REPUBLIKA.CO.ID, TEL AVIV -- Perdana Menteri Israel Benjamin Netanyahu akan mengadakan pertemuan dengan Presiden Rusia Vladimir Putin pada Rabu (9/5) mendatang di Moskow. Kedua pemimpin itu akan membahas masalah-masalah regional.
Israel telah melobi kekuatan dunia untuk memperbaiki kesepakatan nuklir Iran 2015 hingga tenggat waktu 12 Mei yang ditetapkan oleh Presiden Donald Trump. Israel juga prihatin karena Iran sedang membangun kehadiran militer di Suriah.

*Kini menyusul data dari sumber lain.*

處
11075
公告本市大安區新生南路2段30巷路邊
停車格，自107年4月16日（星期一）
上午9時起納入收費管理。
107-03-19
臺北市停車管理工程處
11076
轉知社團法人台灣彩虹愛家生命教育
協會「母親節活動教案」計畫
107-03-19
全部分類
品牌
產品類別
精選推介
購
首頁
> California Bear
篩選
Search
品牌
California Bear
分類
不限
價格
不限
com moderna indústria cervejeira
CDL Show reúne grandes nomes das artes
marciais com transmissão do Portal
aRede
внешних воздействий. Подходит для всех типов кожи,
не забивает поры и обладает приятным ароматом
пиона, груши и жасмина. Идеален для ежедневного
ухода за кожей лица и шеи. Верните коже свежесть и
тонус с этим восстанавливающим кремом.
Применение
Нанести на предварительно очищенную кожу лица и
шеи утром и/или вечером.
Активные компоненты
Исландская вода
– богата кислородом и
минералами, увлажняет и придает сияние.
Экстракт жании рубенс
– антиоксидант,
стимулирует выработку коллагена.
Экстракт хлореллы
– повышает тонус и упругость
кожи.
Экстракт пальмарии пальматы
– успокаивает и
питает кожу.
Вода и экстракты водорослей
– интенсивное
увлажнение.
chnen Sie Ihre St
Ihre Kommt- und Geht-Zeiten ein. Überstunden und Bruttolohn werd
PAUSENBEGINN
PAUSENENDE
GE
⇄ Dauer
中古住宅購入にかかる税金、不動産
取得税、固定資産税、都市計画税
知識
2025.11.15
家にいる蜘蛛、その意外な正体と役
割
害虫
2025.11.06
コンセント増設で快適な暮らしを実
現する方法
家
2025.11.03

Israel telah menyerang sasaran-sasaran Iran di Suriah.
Sejak intervensi dalam perang sipil Suriah pada 2015, Rusia secara umum menutup mata terhadap serangan Israel atas dugaan transfer senjata dan penyebaran oleh sekutu Iran dan Hezbollah.

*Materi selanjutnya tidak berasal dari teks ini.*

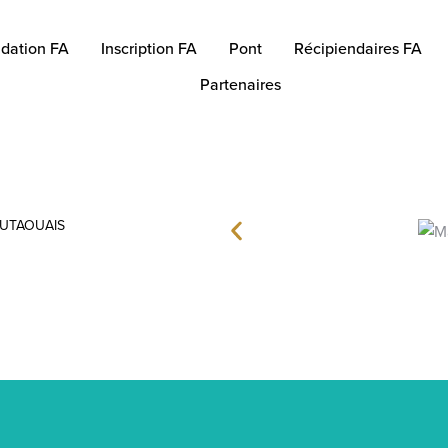
dation FA
Inscription FA
Pont
Récipiendaires FA
Partenaires
OUTAOUAIS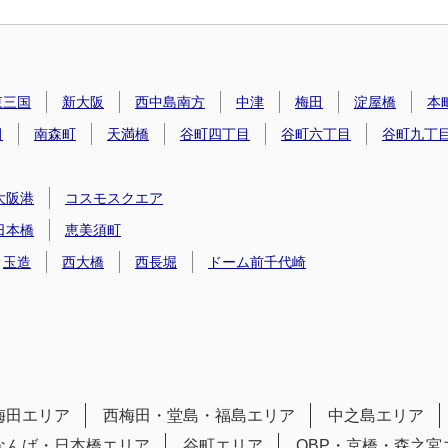
東三国
新大阪
西中島南方
中津
梅田
淀屋橋
本
田
南森町
天満橋
谷町四丁目
谷町六丁目
谷町九丁
大阪港
コスモスクエア
日本橋
恵美須町
玉造
西大橋
西長堀
ドーム前千代崎
梅田エリア
西梅田・堂島・福島エリア
中之島エリア
なんば・日本橋エリア
谷町エリア
OBP・京橋・森之宮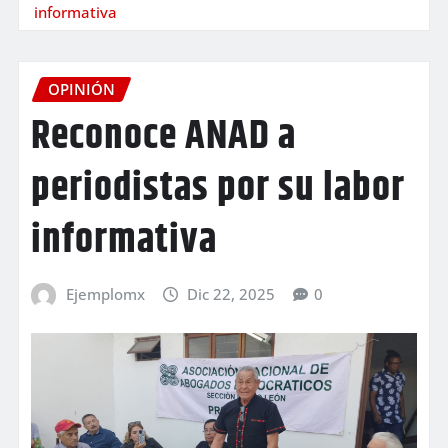
informativa
OPINIÓN
Reconoce ANAD a
periodistas por su labor
informativa
Ejemplomx
Dic 22, 2025
0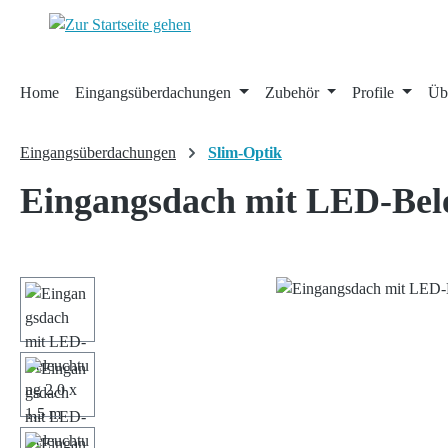
 Hauptinhalt springen
Zur Suche springen
Zur Hauptnavigation springen
Home
Eingangsüberdachungen
Zubehör
Profile
Üb
Eingangsüberdachungen
Slim-Optik
Eingangsdach mit LED-Bele
Bildergalerie überspringen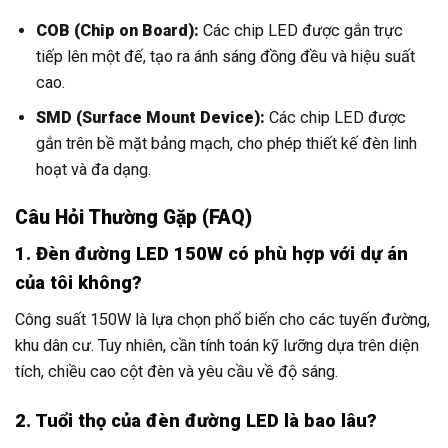
COB (Chip on Board):
Các chip LED được gắn trực
tiếp lên một đế, tạo ra ánh sáng đồng đều và hiệu suất
cao.
SMD (Surface Mount Device):
Các chip LED được
gắn trên bề mặt bảng mạch, cho phép thiết kế đèn linh
hoạt và đa dạng.
Câu Hỏi Thường Gặp (FAQ)
1. Đèn đường LED 150W có phù hợp với dự án
của tôi không?
Công suất 150W là lựa chọn phổ biến cho các tuyến đường,
khu dân cư. Tuy nhiên, cần tính toán kỹ lưỡng dựa trên diện
tích, chiều cao cột đèn và yêu cầu về độ sáng.
2. Tuổi thọ của đèn đường LED là bao lâu?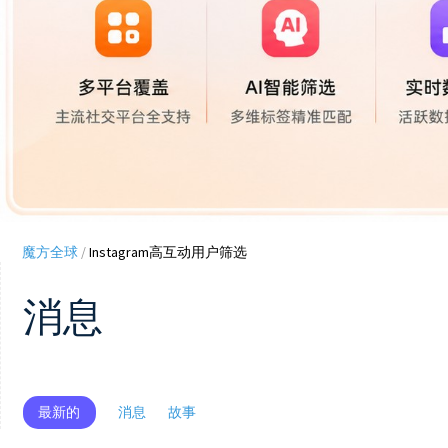
魔方全球
/
Instagram高互动用户筛选
消息
最新的
消息
故事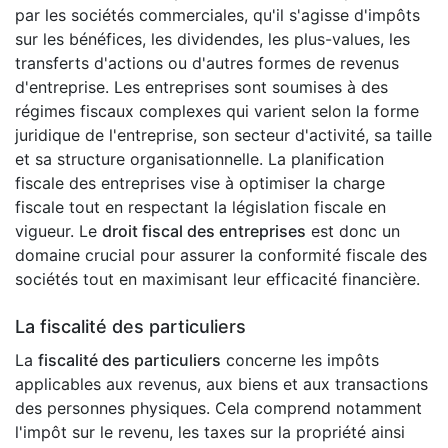
par les sociétés commerciales, qu'il s'agisse d'impôts
sur les bénéfices, les dividendes, les plus-values, les
transferts d'actions ou d'autres formes de revenus
d'entreprise. Les entreprises sont soumises à des
régimes fiscaux complexes qui varient selon la forme
juridique de l'entreprise, son secteur d'activité, sa taille
et sa structure organisationnelle. La planification
fiscale des entreprises vise à optimiser la charge
fiscale tout en respectant la législation fiscale en
vigueur. Le
droit fiscal des entreprises
est donc un
domaine crucial pour assurer la conformité fiscale des
sociétés tout en maximisant leur efficacité financière.
La fiscalité des particuliers
La
fiscalité des particuliers
concerne les impôts
applicables aux revenus, aux biens et aux transactions
des personnes physiques. Cela comprend notamment
l'impôt sur le revenu, les taxes sur la propriété ainsi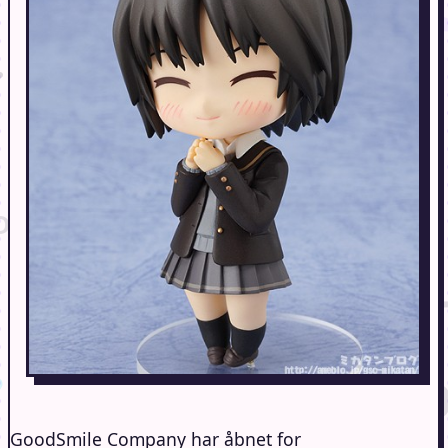
GoodSmile Company har åbnet for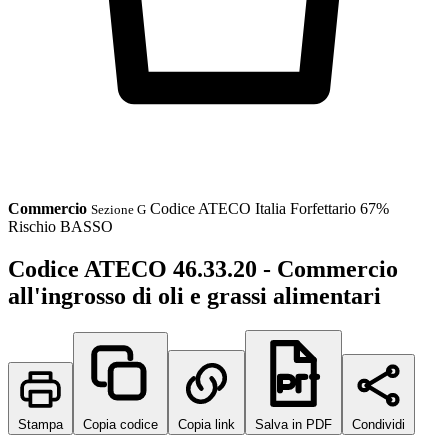
Commercio
Codice ATECO
Italia
Forfettario 67%
Sezione G
Rischio BASSO
Codice ATECO 46.33.20 - Commercio
all'ingrosso di oli e grassi alimentari
Stampa
Copia codice
Copia link
Salva in PDF
Condividi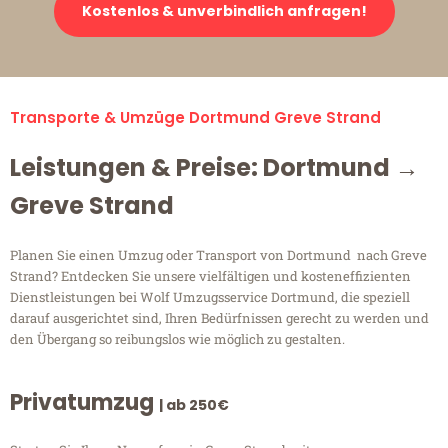
Kostenlos & unverbindlich anfragen!
Transporte & Umzüge Dortmund Greve Strand
Leistungen & Preise: Dortmund →
Greve Strand
Planen Sie einen Umzug oder Transport von Dortmund nach Greve
Strand? Entdecken Sie unsere vielfältigen und kosteneffizienten
Dienstleistungen bei Wolf Umzugsservice Dortmund, die speziell
darauf ausgerichtet sind, Ihren Bedürfnissen gerecht zu werden und
den Übergang so reibungslos wie möglich zu gestalten.
Privatumzug
| ab 250€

Tetapi Moskow mengutuk serangan 9 April lalu yang menewaskan tujuh personel Iran. Rusia menyalahkan Israel atas hal itu. Ini memicu spekulasi di Israel terkait sikap Rusia.
Pada Kamis (3/5), menteri pertahanan Israel mengingatkan Rusia tentang keputusan pemerintahnya untuk tidak bergabung dengan sanksi Barat terhadapnya. Israel meminta Moskow membalasnya dengan pendekatan yang lebih pro-Israel ke Suriah dan Iran.

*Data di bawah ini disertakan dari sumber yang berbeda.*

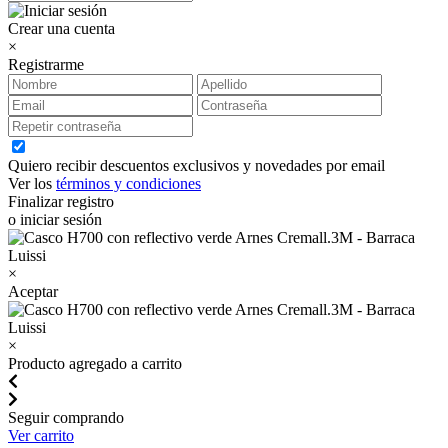
Crear una cuenta
×
Registrarme
Quiero recibir descuentos exclusivos y novedades por email
Ver los
términos y condiciones
Finalizar registro
o iniciar sesión
×
Aceptar
×
Producto agregado a carrito
Seguir comprando
Ver carrito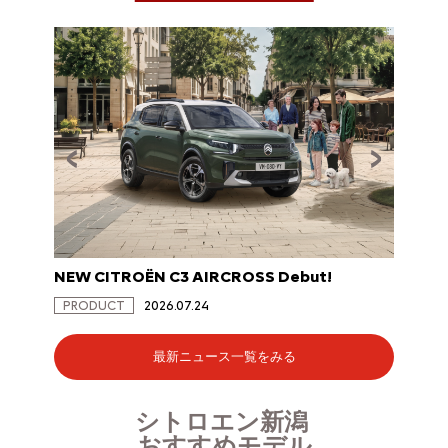
NEW CITROËN C3 AIRCROSS Debut!
NEW C
PRODUCT
2026.07.24
PRODU
最新ニュース一覧をみる
シトロエン新潟
おすすめモデル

Netanyahu dan Putin berbicara melalui telepon pada Senin lalu. Komunikasi ini dilakukan setelah Netanyahu mempresentasikan file nuklir rahasia Iran yang mendokumentasikan pengembangan senjata atom di masa lalu.
Para pejabat AS dan Israel mengatakan, informasi itu menunjukkan bahwa Iran telah berbohong tentang pekerjaannya di masa lalu untuk mengembangkan senjata nuklir. Tetapi para ahli intelijen mengatakan tidak ada bukti yang menunjukkan bahwa Teheran telah melanggar kesepakatan nuklir di mana ia menghentikan program atomnya dengan imbalan bantuan dari sanksi ekonomi.
Trump telah memberi Inggris, Perancis, dan Jerman tenggat waktu hingga 12 Mei untuk memperbaiki kesepakatan nuklir Iran. Trump mengancam akan menerapkan kembali sanksi AS jika kesepakatan itu tidak diperbaiki.
Moskow telah berulang kali mengatakan agar tidak ada perubahan terkait perjanjian nuklir Iran. Juru bicara Kementerian Luar Negeri Maria Zakharova mengatakan pada Jumat bahwa Rusia itu tidak akan menerima setiap perubahan pada kesepakatan itu.